The direct way is to try every starting index and every ending index.

For each start:

1. Keep a running sum.
2. Extend the end index one step at a time.
3. Count the subarray when the running sum equals `goal`.

Code:

```python
class Solution:
    def numSubarraysWithSum(self, nums: list[int], goal: int) -> int:
        n = len(nums)
        ans = 0

        for left in range(n):
            total = 0

            for right in range(left, n):
                total += nums[right]

                if total == goal:
                    ans += 1

        return ans
```

This is correct, but it checks too many subarrays.

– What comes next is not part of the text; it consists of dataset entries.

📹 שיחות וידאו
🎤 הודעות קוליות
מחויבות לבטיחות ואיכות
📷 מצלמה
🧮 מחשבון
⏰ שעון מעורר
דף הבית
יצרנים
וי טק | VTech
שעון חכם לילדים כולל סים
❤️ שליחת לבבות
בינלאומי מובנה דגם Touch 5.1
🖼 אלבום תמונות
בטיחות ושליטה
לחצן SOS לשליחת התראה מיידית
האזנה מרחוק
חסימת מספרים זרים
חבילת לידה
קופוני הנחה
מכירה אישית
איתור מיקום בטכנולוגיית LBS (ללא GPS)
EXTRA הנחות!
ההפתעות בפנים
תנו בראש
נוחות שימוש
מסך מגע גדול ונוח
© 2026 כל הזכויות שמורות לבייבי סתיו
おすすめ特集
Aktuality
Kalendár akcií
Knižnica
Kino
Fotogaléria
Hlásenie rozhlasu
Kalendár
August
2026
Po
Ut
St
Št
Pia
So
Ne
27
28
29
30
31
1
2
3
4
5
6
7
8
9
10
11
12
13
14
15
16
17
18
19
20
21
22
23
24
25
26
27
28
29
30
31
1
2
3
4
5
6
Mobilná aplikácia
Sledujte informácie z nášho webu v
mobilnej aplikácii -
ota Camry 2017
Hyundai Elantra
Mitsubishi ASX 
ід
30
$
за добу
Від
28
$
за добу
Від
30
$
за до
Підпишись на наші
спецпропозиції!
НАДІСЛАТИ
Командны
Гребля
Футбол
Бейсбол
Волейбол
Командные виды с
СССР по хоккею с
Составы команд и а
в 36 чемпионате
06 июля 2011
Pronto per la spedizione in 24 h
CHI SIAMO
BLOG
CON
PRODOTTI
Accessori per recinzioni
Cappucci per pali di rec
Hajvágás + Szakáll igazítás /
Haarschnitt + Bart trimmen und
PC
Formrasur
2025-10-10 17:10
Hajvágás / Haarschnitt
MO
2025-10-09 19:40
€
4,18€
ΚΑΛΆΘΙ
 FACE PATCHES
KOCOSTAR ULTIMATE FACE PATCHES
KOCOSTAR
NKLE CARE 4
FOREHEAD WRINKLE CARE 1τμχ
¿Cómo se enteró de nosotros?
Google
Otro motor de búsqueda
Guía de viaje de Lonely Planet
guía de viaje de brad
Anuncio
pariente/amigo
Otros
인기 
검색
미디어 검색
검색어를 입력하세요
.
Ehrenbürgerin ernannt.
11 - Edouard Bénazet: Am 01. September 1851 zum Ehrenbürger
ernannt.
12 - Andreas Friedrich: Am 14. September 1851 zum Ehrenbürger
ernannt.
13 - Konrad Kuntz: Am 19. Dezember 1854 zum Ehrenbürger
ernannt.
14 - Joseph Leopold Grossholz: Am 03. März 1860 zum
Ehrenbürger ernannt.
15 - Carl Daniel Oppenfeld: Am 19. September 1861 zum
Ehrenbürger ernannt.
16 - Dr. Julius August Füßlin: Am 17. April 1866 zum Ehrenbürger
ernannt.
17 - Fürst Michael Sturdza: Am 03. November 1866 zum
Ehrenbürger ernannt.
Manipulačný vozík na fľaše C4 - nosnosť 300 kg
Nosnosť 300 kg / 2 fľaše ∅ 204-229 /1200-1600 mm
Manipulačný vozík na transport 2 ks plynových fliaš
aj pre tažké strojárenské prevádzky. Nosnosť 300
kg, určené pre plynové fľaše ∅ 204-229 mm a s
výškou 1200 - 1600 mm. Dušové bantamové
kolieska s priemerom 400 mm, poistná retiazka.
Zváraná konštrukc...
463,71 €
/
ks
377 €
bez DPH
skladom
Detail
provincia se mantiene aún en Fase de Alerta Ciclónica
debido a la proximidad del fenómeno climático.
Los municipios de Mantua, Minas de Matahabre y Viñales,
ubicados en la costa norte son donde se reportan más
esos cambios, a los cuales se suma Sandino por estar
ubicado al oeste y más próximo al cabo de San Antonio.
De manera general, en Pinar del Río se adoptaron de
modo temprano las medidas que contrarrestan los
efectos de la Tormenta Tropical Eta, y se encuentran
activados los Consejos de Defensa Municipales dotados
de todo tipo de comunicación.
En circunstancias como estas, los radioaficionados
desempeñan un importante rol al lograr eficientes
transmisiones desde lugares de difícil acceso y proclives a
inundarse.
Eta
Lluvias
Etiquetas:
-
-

There are `O(n^2)` subarrays, so this is too slow for large input.

## Key Insight

We can use prefix sums.

Let:

```python
prefix[i]
```

be the sum of the first `i` elements.

The sum of a subarray from `left` to `right` is:

```text
prefix[right + 1] - prefix[left]
```

We want this to equal `goal`.

So:

```text
prefix[right + 1] - prefix[left] = goal
```

Rearrange:

```text
prefix[left] = prefix[right + 1] - goal
```

This means that when we are at the current prefix sum, we only need to know how many earlier prefix sums equal:

```python
current_sum - goal
```

A hash map can store how many times each prefix sum has appeared.

## Algorithm

Create a map:

```python
count = {0: 1}
```

This means we have seen prefix sum `0` once before reading any element.

Then scan `nums`.

For each number:

1. Add it to `current`.
2. Compute `need = current - goal`.
3. Add `count[need]` to the answer.
4. Add the current prefix sum to the map.

The order matters.

We count earlier prefix sums before inserting the current prefix sum.

## Walkthrough

Use:

```python
nums = [1, 0, 1, 0, 1]
goal = 2
```

Start:

```python
count = {0: 1}
current = 0
ans = 0
```

| Index | Value | `current` | `need = current - goal` | Add to `ans` | `ans` |
|---:|---:|---:|---:|---:|---:|
| 0 | 1 | 1 | -1 | 0 | 0 |
| 1 | 0 | 1 | -1 | 0 | 0 |
| 2 | 1 | 2 | 0 | 1 | 1 |
| 3 | 0 | 2 | 0 | 1 | 2 |
| 4 | 1 | 3 | 1 | 2 | 4 |

The final answer is:

```python
4
```

The last step adds `2` because prefix sum `1` appeared twice earlier. Each earlier prefix sum gives one valid subarray ending at the current index.

## Correctness

The algorithm maintains a frequency map of all prefix sums seen before the current position.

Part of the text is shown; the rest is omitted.